8. Les moyens tirés de ce que la commune de Coignières a commis une erreur de droit en se bornant à apprécier l'impact de la construction sur le site, sans examiner, au préalable la qualité du site d'implantation, et entaché sa décision d'erreur d'appréciation sont de nature, en l'état de l'instruction, à créer un doute sérieux sur la légalité de la décision attaquée.
9. En troisième lieu, pour l'application de l'article L. 600-4-1 du code de l'urbanisme, le moyen tiré de l'incompétence de l'auteur de la décision attaquée n'est pas susceptible, en l'état du dossier, de fonder la suspension de la décision.
10. Les deux conditions requises par les dispositions précitées de l'article L. 521-1 du code de justice administrative sont remplies. Il y a lieu, dans les circonstances de l'espèce, d'ordonner la suspension de l'exécution de la décision du 20 mars 2023, ensemble de la décision portant rejet du recours gracieux formé contre cette décision.

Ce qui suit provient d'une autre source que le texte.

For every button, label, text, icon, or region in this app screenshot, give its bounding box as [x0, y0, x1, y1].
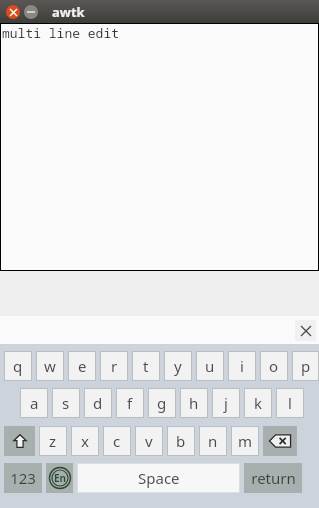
button[interactable]: Shift: [4, 426, 35, 456]
button[interactable]: c: [103, 426, 131, 456]
button[interactable]: u: [196, 351, 224, 381]
staticText: 123: [10, 468, 36, 488]
staticText: n: [208, 431, 218, 451]
button[interactable]: y: [164, 351, 192, 381]
button[interactable]: Minimize: [24, 5, 38, 19]
staticText: d: [93, 393, 103, 413]
staticText: multi line edit: [2, 24, 120, 42]
button[interactable]: p: [292, 351, 319, 381]
staticText: x: [81, 431, 89, 451]
button[interactable]: n: [199, 426, 227, 456]
button[interactable]: t: [132, 351, 160, 381]
button[interactable]: i: [228, 351, 256, 381]
button[interactable]: j: [212, 388, 240, 418]
button[interactable]: r: [100, 351, 128, 381]
button[interactable]: Close keyboard: [295, 320, 316, 341]
staticText: u: [205, 356, 215, 376]
staticText: g: [157, 393, 167, 413]
staticText: s: [62, 393, 70, 413]
staticText: p: [301, 356, 311, 376]
staticText: f: [127, 393, 133, 413]
button[interactable]: x: [71, 426, 99, 456]
staticText: j: [224, 393, 228, 413]
button[interactable]: multi line edit: [0, 23, 319, 271]
button[interactable]: q: [4, 351, 32, 381]
button[interactable]: e: [68, 351, 96, 381]
button[interactable]: d: [84, 388, 112, 418]
staticText: awtk: [52, 3, 85, 21]
button[interactable]: l: [276, 388, 304, 418]
staticText: Space: [138, 468, 180, 488]
button[interactable]: o: [260, 351, 288, 381]
staticText: k: [254, 393, 263, 413]
staticText: w: [44, 356, 56, 376]
button[interactable]: k: [244, 388, 272, 418]
staticText: m: [238, 431, 253, 451]
button[interactable]: Space: [77, 463, 240, 493]
button[interactable]: Close: [6, 5, 20, 19]
staticText: c: [113, 431, 121, 451]
staticText: a: [30, 393, 39, 413]
staticText: o: [269, 356, 279, 376]
staticText: q: [13, 356, 23, 376]
staticText: i: [240, 356, 244, 376]
button[interactable]: b: [167, 426, 195, 456]
staticText: r: [111, 356, 118, 376]
button[interactable]: return: [244, 463, 302, 493]
button[interactable]: a: [20, 388, 48, 418]
staticText: En: [54, 471, 67, 485]
button[interactable]: 123: [4, 463, 42, 493]
staticText: e: [78, 356, 87, 376]
button[interactable]: Language English: [46, 463, 73, 493]
staticText: y: [174, 356, 182, 376]
button[interactable]: g: [148, 388, 176, 418]
button[interactable]: f: [116, 388, 144, 418]
staticText: l: [288, 393, 292, 413]
staticText: v: [145, 431, 153, 451]
button[interactable]: v: [135, 426, 163, 456]
button[interactable]: h: [180, 388, 208, 418]
button[interactable]: z: [39, 426, 67, 456]
staticText: t: [143, 356, 149, 376]
staticText: b: [176, 431, 186, 451]
staticText: z: [49, 431, 57, 451]
button[interactable]: Backspace: [263, 426, 297, 456]
staticText: return: [251, 468, 296, 488]
button[interactable]: m: [231, 426, 259, 456]
button[interactable]: s: [52, 388, 80, 418]
button[interactable]: w: [36, 351, 64, 381]
staticText: h: [189, 393, 199, 413]
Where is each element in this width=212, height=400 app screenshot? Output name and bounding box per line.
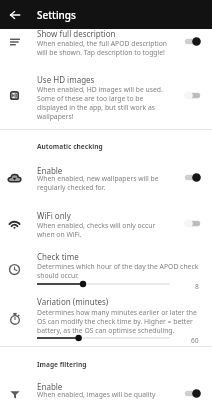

Sur les conclusions à fin d'injonction :
11. Lorsque le juge suspend un refus d'autorisation ou une opposition à une déclaration après avoir censuré l'ensemble des motifs que l'autorité compétente a énoncés dans sa décision conformément aux prescriptions de l'article L. 424-3 du code de l'urbanisme ainsi que, le cas échéant, les motifs qu'elle a pu invoquer en cours d'instance, il doit, s'il est saisi de conclusions à fin d'injonction, ordonner à l'autorité compétente de délivrer l'autorisation ou de prendre une décision de non-opposition. Il n'en va autrement que s'il résulte de l'instruction que les dispositions en vigueur à la date de la décision ainsi suspendue interdisent de l'accueillir pour un motif que l'administration n'a pas relevé, ou que, par suite d'un changement de circonstances, la situation de fait existant à la date de l'ordonnance y fait obstacle. La décision de l'administration prise en exécution de cette injonction ne revêt toutefois qu'un caractère provisoire dans l'attente du jugement à intervenir sur la requête tendant à l'annulation de l'autorisation d'urbanisme ou de la déclaration préalable en cause.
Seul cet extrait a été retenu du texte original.